Foram recebidas mais de 300 propostas de grupos interessados em integrar a programação. Os selecionados foram: Rabisco, um cachorro perfeito (Maracujá Laboratório de Artes); O Maior Menor Espetáculo da Terra (CentroTeatral e Etc e Tal); Música para cortar os Pulsos (Empório do Teatro Sortido); Baobá (Cisne Negro Companhia de Dança); Todo Mundo tem um sonho (Pombas Urbanas); Meio dia do Fim (Pessoal do Faroeste); Anatomia Frozen (Cia. Razões Inversas); Galinhas Aéreas (Linhas Aéreas); Cartas do Paraíso (Boa Companhia); O Bobo do Rei (Cia. Vagalum Tum Tum); Teatrokê (Kompanhia do Teatro Centro da Terra); Louise Valentina (Tropel Produções); 100 + Nem Menos (Cia Noz de Teatro); Hilda Hilst, O Espírito da Coisa (Samandhi Produções); e Rua do Medo (Cia. dos Gansos).
A pesquisa de linguagem, a originalidade da encenação e adequação técnica aos espaços foram alguns dos critérios para a seleção dos espetáculos.
De acordo com Ronaldo Francisco, responsável pelo projeto que mescla espetáculos de São Paulo e Rio de Janeiro, a Viagem Teatral 2011 – 1ª Temporada tem uma proposta diferenciada, distinta das outras edições. “Procuramos revelar uma amostragem do panorama teatral, que privilegiasse o caráter contemporâneo e artístico e a extrema diversidade das artes cênicas para todas as idades e linguagens.
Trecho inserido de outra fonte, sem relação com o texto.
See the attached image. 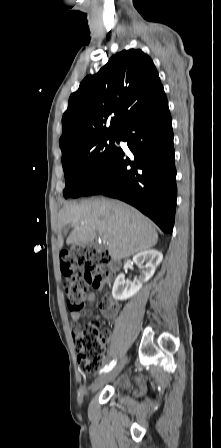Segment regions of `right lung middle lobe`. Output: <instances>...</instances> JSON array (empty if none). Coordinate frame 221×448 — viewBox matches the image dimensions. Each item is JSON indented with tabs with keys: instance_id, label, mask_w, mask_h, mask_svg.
I'll return each instance as SVG.
<instances>
[{
	"instance_id": "1",
	"label": "right lung middle lobe",
	"mask_w": 221,
	"mask_h": 448,
	"mask_svg": "<svg viewBox=\"0 0 221 448\" xmlns=\"http://www.w3.org/2000/svg\"><path fill=\"white\" fill-rule=\"evenodd\" d=\"M118 134L92 140L66 158L62 159L66 187L65 198L83 195L91 182L105 168L117 146Z\"/></svg>"
}]
</instances>
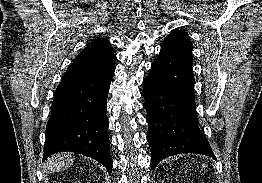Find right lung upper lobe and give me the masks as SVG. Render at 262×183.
Instances as JSON below:
<instances>
[{
	"mask_svg": "<svg viewBox=\"0 0 262 183\" xmlns=\"http://www.w3.org/2000/svg\"><path fill=\"white\" fill-rule=\"evenodd\" d=\"M116 55L109 40H92L75 58L71 67H107L115 63Z\"/></svg>",
	"mask_w": 262,
	"mask_h": 183,
	"instance_id": "cb5924a9",
	"label": "right lung upper lobe"
}]
</instances>
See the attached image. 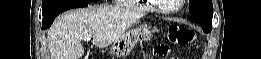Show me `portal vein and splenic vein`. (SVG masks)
Listing matches in <instances>:
<instances>
[{
	"label": "portal vein and splenic vein",
	"instance_id": "portal-vein-and-splenic-vein-1",
	"mask_svg": "<svg viewBox=\"0 0 261 59\" xmlns=\"http://www.w3.org/2000/svg\"><path fill=\"white\" fill-rule=\"evenodd\" d=\"M91 39L90 35L85 36L84 40L89 41Z\"/></svg>",
	"mask_w": 261,
	"mask_h": 59
}]
</instances>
Nossa aposta é incentivar a criatividade, além de incluir espetáculos que façam o público pensar sobre o panorama mundial, a situação geopolítica e os conflitos globais. Algumas peças refletem o cotidiano de exílio, solidão, tortura e guerra dos próprios artistas. Mas também falam de amor, solidariedade e da construção de um mundo melhor.”